Dataset extract: Begin

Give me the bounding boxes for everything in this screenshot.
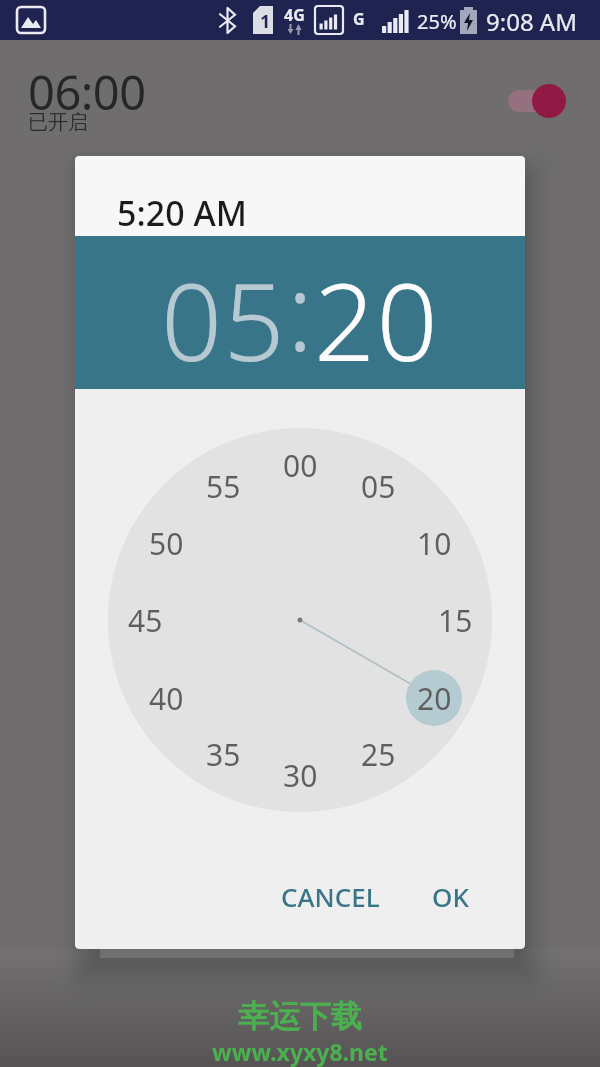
button[interactable]: 55 <box>188 464 258 508</box>
staticText: 05 <box>161 247 287 393</box>
staticText: 35 <box>206 734 241 775</box>
button[interactable]: 25 <box>343 732 413 776</box>
staticText: CANCEL <box>281 879 380 914</box>
button[interactable]: CANCEL <box>273 871 388 922</box>
staticText: 40 <box>149 678 184 719</box>
staticText: 4G <box>284 4 305 26</box>
staticText: 25 <box>361 734 396 775</box>
staticText: 9:08 AM <box>486 5 577 38</box>
staticText: 25% <box>417 8 457 35</box>
staticText: 30 <box>283 755 318 796</box>
staticText: : <box>287 237 314 383</box>
button[interactable]: 35 <box>188 732 258 776</box>
staticText: 15 <box>438 600 473 641</box>
staticText: 10 <box>417 523 452 564</box>
button[interactable]: OK <box>424 871 477 922</box>
staticText: 45 <box>128 600 163 641</box>
button[interactable] <box>406 670 462 726</box>
staticText: 幸运下载 <box>238 997 362 1036</box>
button[interactable]: 45 <box>110 598 180 642</box>
button[interactable]: 50 <box>131 521 201 565</box>
staticText: 20 <box>314 247 440 393</box>
staticText: 00 <box>283 445 318 486</box>
staticText: OK <box>432 879 469 914</box>
button[interactable]: 15 <box>420 598 490 642</box>
staticText: 5:20 AM <box>117 190 247 236</box>
button[interactable]: 00 <box>265 443 335 487</box>
staticText: 20 <box>417 678 452 719</box>
staticText: 05 <box>361 466 396 507</box>
button[interactable]: 10 <box>399 521 469 565</box>
button[interactable]: 40 <box>131 676 201 720</box>
button[interactable] <box>508 90 554 112</box>
staticText: 1 <box>260 9 271 34</box>
button[interactable]: 05 <box>343 464 413 508</box>
button[interactable]: 30 <box>265 753 335 797</box>
staticText: 55 <box>206 466 241 507</box>
staticText: 06:00 <box>28 60 146 124</box>
staticText: G <box>353 8 365 30</box>
button[interactable]: 20 <box>399 676 469 720</box>
staticText: www.xyxy8.net <box>212 1036 388 1067</box>
staticText: 已开启 <box>28 110 88 135</box>
staticText: 50 <box>149 523 184 564</box>
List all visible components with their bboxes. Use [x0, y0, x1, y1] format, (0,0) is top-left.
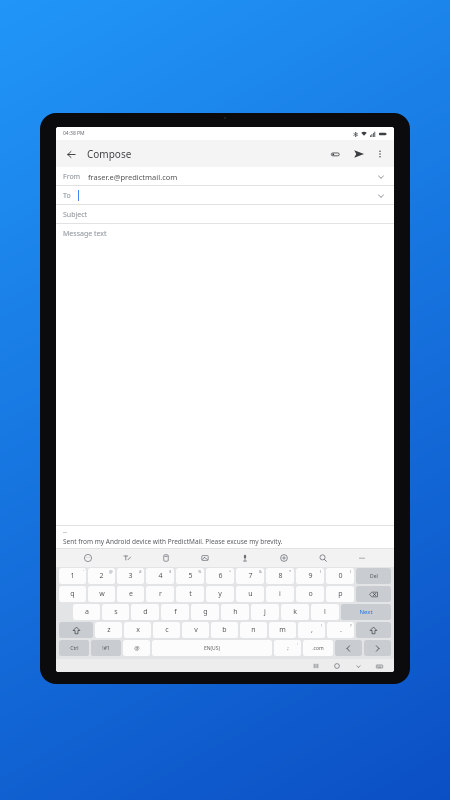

Dataset extract: End

Assignment
Wherever a picture appears in the records, omit it, and transcribe everything else exactly.

Task output
Give me the bounding boxes for everything in this screenshot.
button[interactable]: 55 <box>188 464 258 508</box>
staticText: 05 <box>161 247 287 393</box>
staticText: 35 <box>206 734 241 775</box>
button[interactable]: 25 <box>343 732 413 776</box>
staticText: CANCEL <box>281 879 380 914</box>
button[interactable]: CANCEL <box>273 871 388 922</box>
staticText: 40 <box>149 678 184 719</box>
staticText: 4G <box>284 4 305 26</box>
staticText: 25 <box>361 734 396 775</box>
staticText: 9:08 AM <box>486 5 577 38</box>
staticText: 25% <box>417 8 457 35</box>
staticText: 30 <box>283 755 318 796</box>
staticText: : <box>287 237 314 383</box>
button[interactable]: 35 <box>188 732 258 776</box>
staticText: 15 <box>438 600 473 641</box>
staticText: 10 <box>417 523 452 564</box>
button[interactable]: OK <box>424 871 477 922</box>
staticText: 45 <box>128 600 163 641</box>
button[interactable] <box>406 670 462 726</box>
staticText: 幸运下载 <box>238 997 362 1036</box>
button[interactable]: 45 <box>110 598 180 642</box>
button[interactable]: 50 <box>131 521 201 565</box>
staticText: 20 <box>314 247 440 393</box>
staticText: 00 <box>283 445 318 486</box>
staticText: OK <box>432 879 469 914</box>
button[interactable]: 15 <box>420 598 490 642</box>
staticText: 5:20 AM <box>117 190 247 236</box>
button[interactable]: 00 <box>265 443 335 487</box>
staticText: 20 <box>417 678 452 719</box>
staticText: 05 <box>361 466 396 507</box>
button[interactable]: 10 <box>399 521 469 565</box>
button[interactable]: 40 <box>131 676 201 720</box>
button[interactable] <box>508 90 554 112</box>
staticText: 1 <box>260 9 271 34</box>
button[interactable]: 05 <box>343 464 413 508</box>
button[interactable]: 30 <box>265 753 335 797</box>
staticText: 55 <box>206 466 241 507</box>
staticText: 06:00 <box>28 60 146 124</box>
staticText: G <box>353 8 365 30</box>
button[interactable]: 20 <box>399 676 469 720</box>
staticText: www.xyxy8.net <box>212 1036 388 1067</box>
staticText: 已开启 <box>28 110 88 135</box>
staticText: 50 <box>149 523 184 564</box>
List all visible components with their bboxes. Use [x0, y0, x1, y1] format, (0,0) is top-left.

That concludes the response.